● Task goal:
Please transcribe the data below in full. Omit any picture you find in it.

● Extracted page text data:
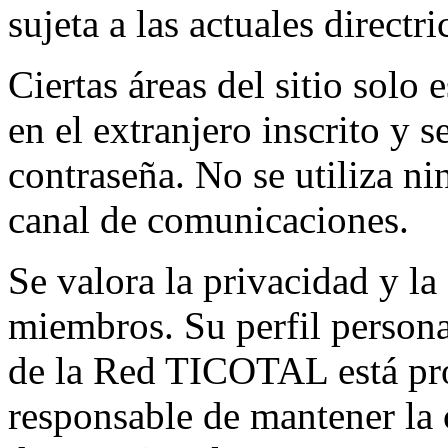
sujeta a las actuales directri
Ciertas áreas del sitio solo 
en el extranjero inscrito y 
contraseña. No se utiliza ni
canal de comunicaciones.
Se valora la privacidad y la
miembros. Su perfil persona
de la Red TICOTAL está pro
responsable de mantener la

● Worked solution:
sujeta a las actuales directri
Ciertas áreas del sitio solo 
en el extranjero inscrito y 
contraseña. No se utiliza ni
canal de comunicaciones.
Se valora la privacidad y la
miembros. Su perfil persona
de la Red TICOTAL está pro
responsable de mantener la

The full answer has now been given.